И старушка выбежала из комнаты. Остались только Левин, «дурна дитина», как выражалась старушка, и пес. По выходе матери, «дурна дитина» разом присмирела и хотела было ускользнуть, но Левин остановил ее.
— А вы, Ксения Астапьевна, благополучно оправились после того несчастного случая? — спросил он ласково.
— Слава Богу, благополучно, — отвечала девушка, защищаясь от собаки.
— А очень испугались тогда?
— Я не помню.
— Ермак! Не трогай панночку — пошел! — обратился он к собаке, которая совсем заполонила панночку, на что последняя не особенно претендовала. — А скоро вы пришли в себя, когда я вас вынес из воды? — снова спросил он.
— Скоро... Як вы упали... тут я дуже злякалася — я думала вы вмерли.
— А кто эта девушка была с вами?
— То наша Докійка.
В это время дверь растворилась, и сама Докийка влетела в комнату. Она несла поднос, уставленный всякими яствами, питиями и ласощами. Докийка тоже вся побагровела, вспомнив, в каком костюме она познакомилась в первый раз с этим паном — одна распущенная коса защищала тогда ее девическую скромность. Теперь эта коса заплетена была жгутом и представляла подобие доброй оглобли, оканчивавшейся зеленой и голубою лентами.
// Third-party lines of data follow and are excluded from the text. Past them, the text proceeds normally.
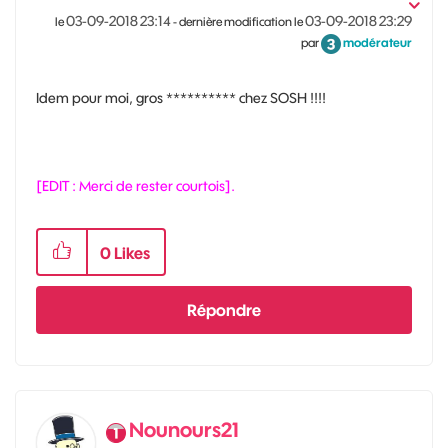
‎03-09-2018
23:14
‎03-09-2018
23:29
le
- dernière modification le
par
modérateur
Idem pour moi, gros ********** chez SOSH !!!!
[EDIT : Merci de rester courtois].
0
Likes
Répondre
Nounours21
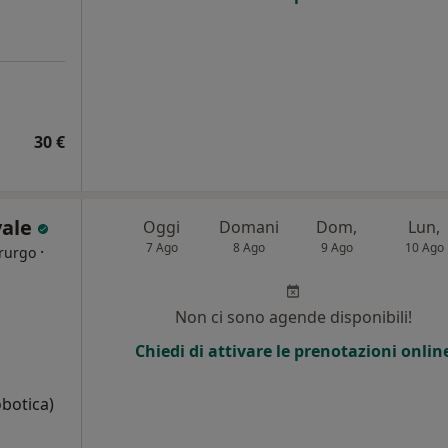
30 €
vale
Oggi
Domani
Dom,
Lun,
7 Ago
8 Ago
9 Ago
10 Ago
·
irurgo
i
Non ci sono agende disponibili!
Chiedi di attivare le prenotazioni onlin
obotica)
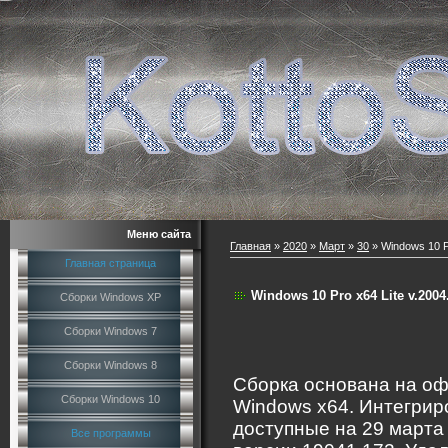
Меню сайта
Главная
»
2020
»
Март
»
30
» Windows 10 P
Главная страница
Windows 10 Pro x64 Lite v.200
Сборки Windows XP
Сборки Windows 7
Сборки Windows 8
Сборка основана на оф
Сборки Windows 10
Windows x64. Интегрир
доступные на 29 марта
Все программы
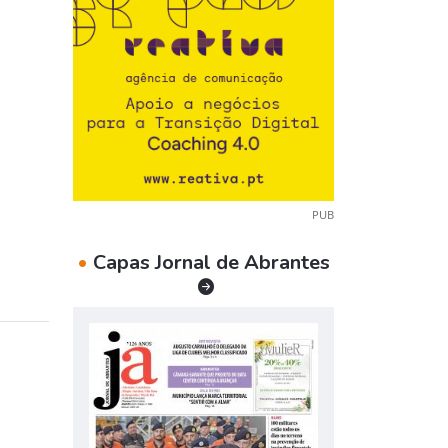
PUB
•
Capas Jornal de Abrantes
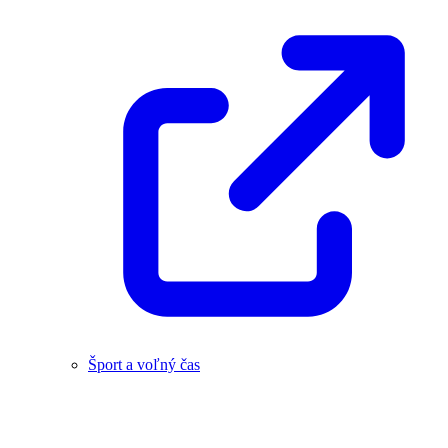
Šport a voľný čas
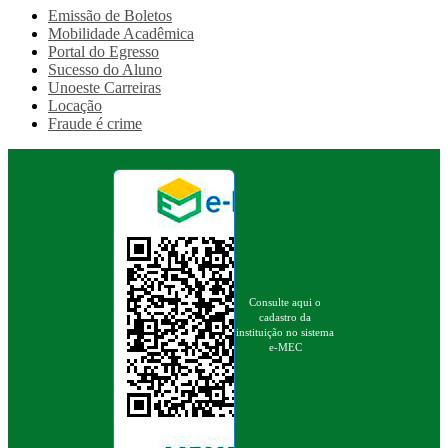
Emissão de Boletos
Mobilidade Acadêmica
Portal do Egresso
Sucesso do Aluno
Unoeste Carreiras
Locação
Fraude é crime
Consulte aqui o
cadastro da
instituição no sistema
e-MEC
На крепкой шее и высокой труди, выпиравшейся из-за шитой сорочки, рассыпано было с полчетверика всяких бус и стекляруса, при малейшем движении издававших такой звук, словно бы ломовая лошадь встряхивала своею наборною сбруей. Босые, красные, хотя соразмерные ноги ступали твердо; короткая юбка-сподница обнаруживала икры невообразимого в наш тщедушный век размера. Метнув своими большущими, черными как шпанская вишня глазами на пана, она потупила их и снова побагровела, когда счастливый Ермак хотел и ее облапить, полагая, что в этот радостный день со всеми надо целоваться. Докийка поставила поднос на стол и за чем-то снова побежала. За нею хотела ускользнуть и сама панночка, но Ермак, доселе не освободившийся от телячьего восторга и все еще надеявшийся лизнуть свою приятельницу в самые губы, зацепился лапой за ее монисто.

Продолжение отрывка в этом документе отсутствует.